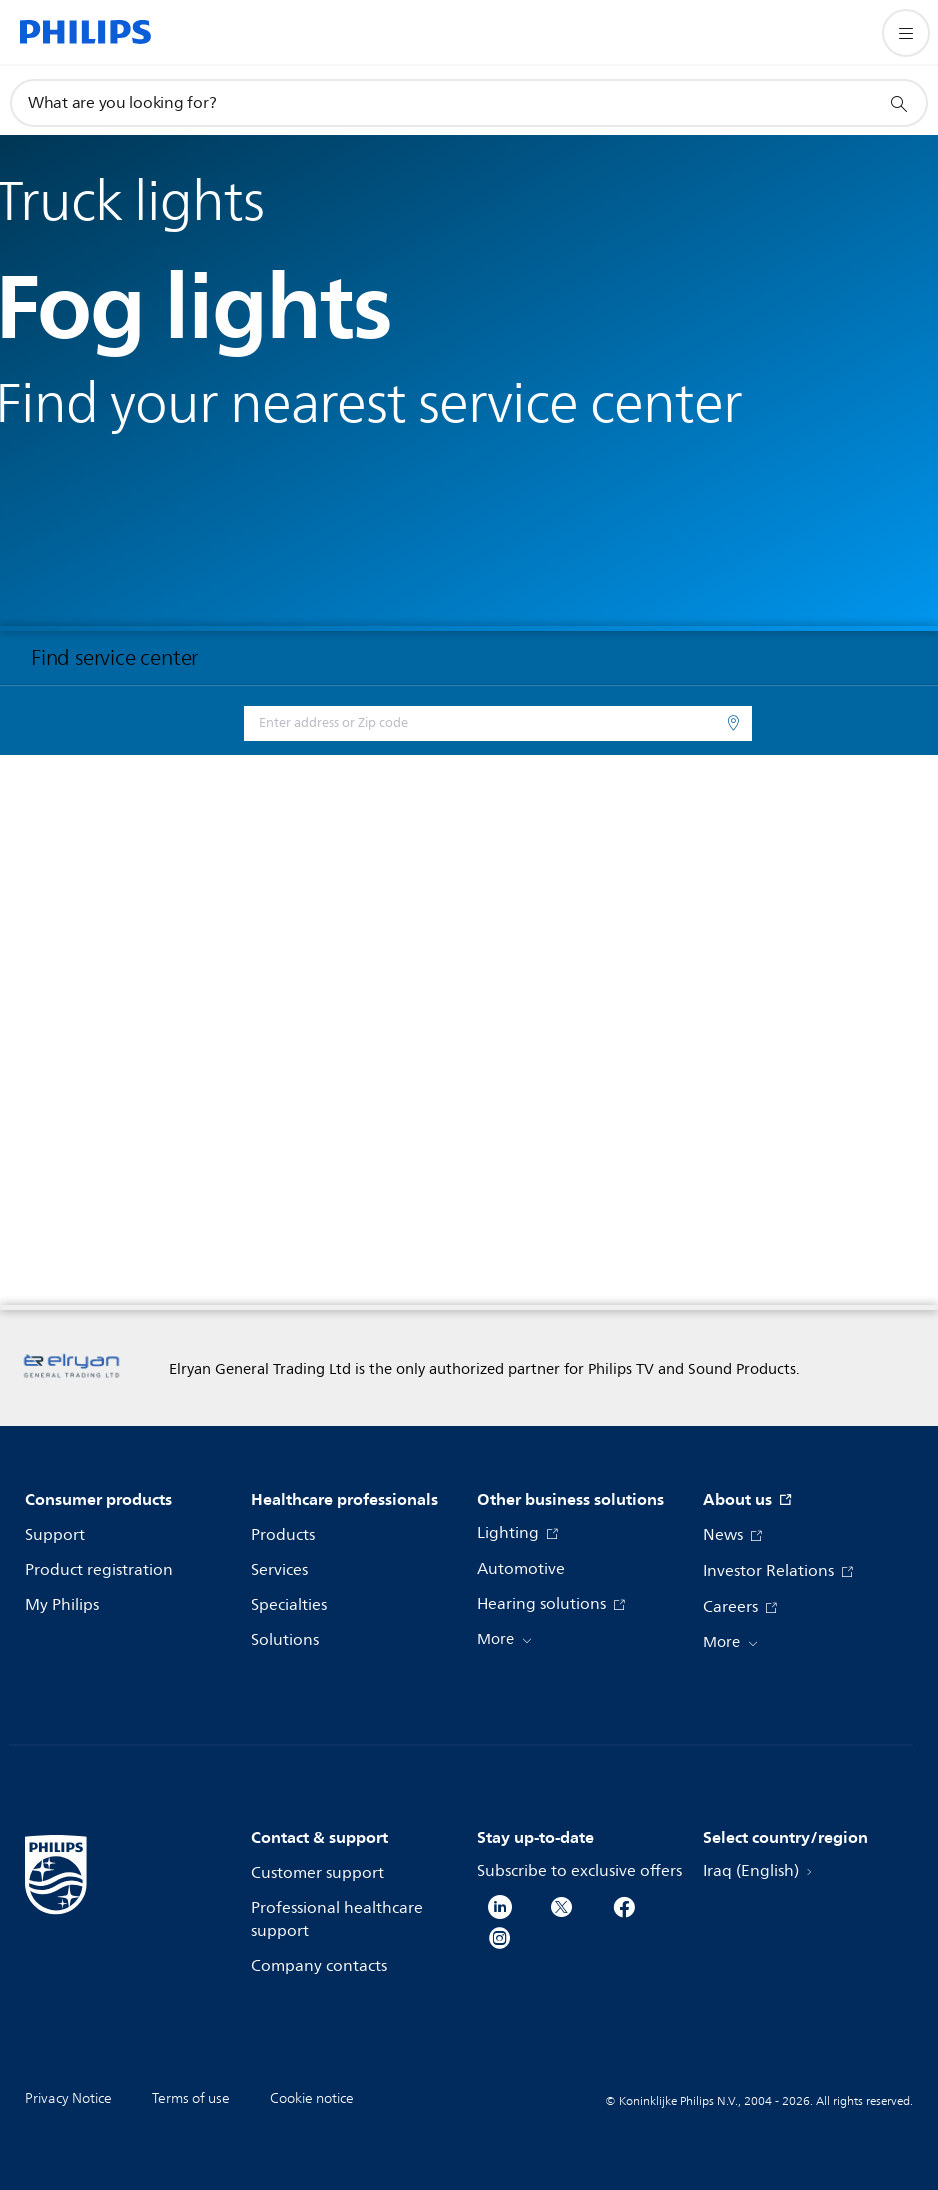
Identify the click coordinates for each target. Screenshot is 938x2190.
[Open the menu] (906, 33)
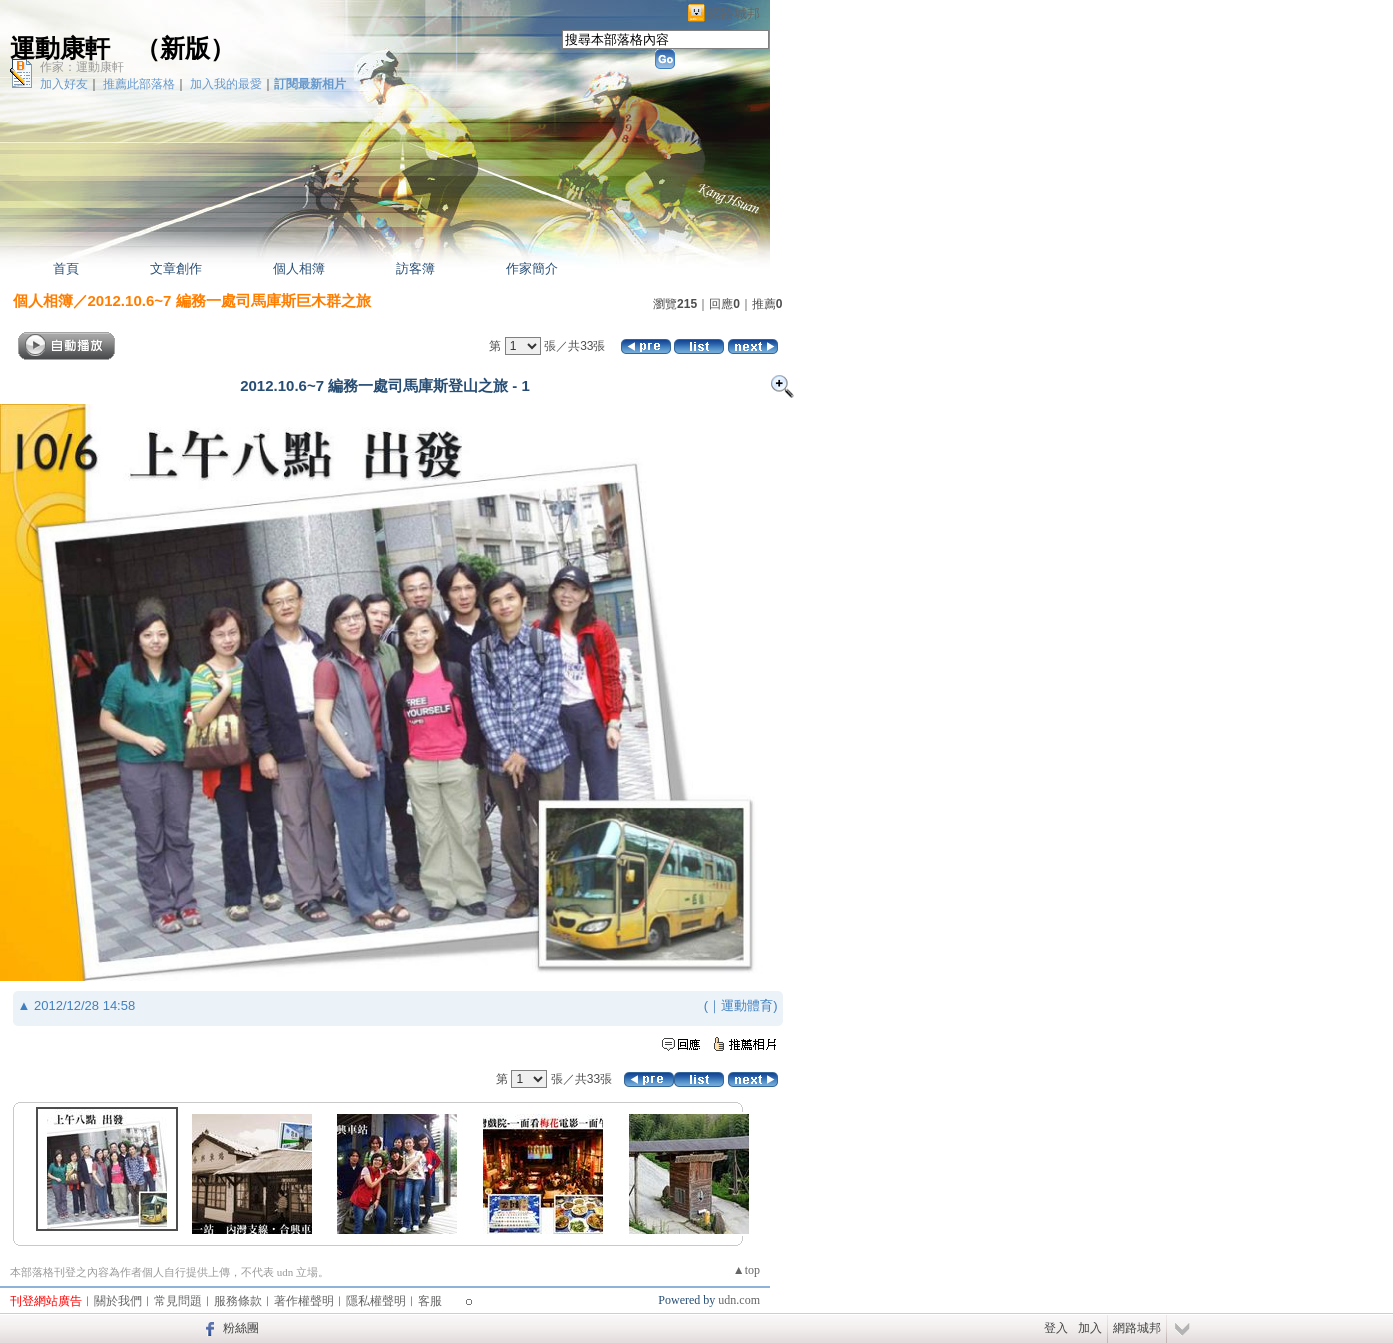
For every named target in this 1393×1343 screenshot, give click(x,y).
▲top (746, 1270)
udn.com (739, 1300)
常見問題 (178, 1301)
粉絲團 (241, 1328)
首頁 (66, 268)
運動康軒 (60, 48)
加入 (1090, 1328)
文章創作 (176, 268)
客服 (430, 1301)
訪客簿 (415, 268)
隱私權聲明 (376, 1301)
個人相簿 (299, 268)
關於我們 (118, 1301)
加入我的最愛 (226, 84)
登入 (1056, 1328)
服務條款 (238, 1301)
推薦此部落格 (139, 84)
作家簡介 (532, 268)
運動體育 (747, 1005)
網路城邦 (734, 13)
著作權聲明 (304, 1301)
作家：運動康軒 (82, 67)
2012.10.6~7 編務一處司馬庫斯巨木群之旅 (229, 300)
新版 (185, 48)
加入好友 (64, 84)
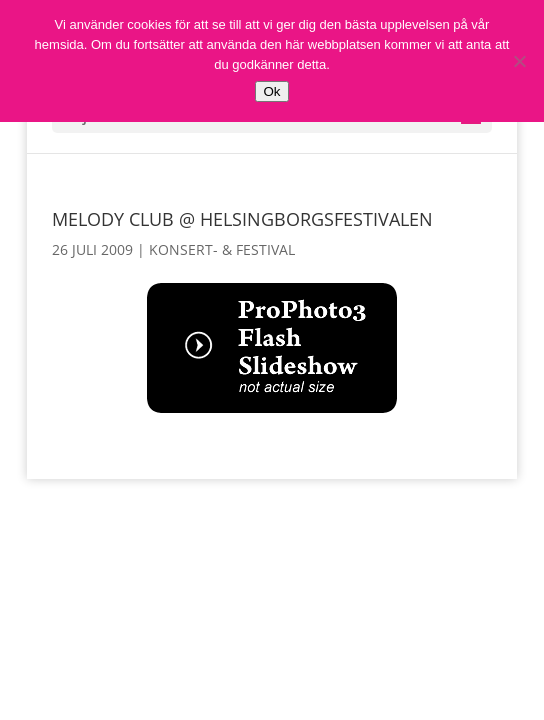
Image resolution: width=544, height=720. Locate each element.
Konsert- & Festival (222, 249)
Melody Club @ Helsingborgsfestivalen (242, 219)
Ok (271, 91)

___

Exercise: Lines before the one containing "Konsert- & Festival (222, 249)" are to be left out; that line and every line after it through the end of the data should be copied exactly.

Answer box:
Konsert- & Festival (222, 249)
Melody Club @ Helsingborgsfestivalen (242, 219)
Ok (271, 91)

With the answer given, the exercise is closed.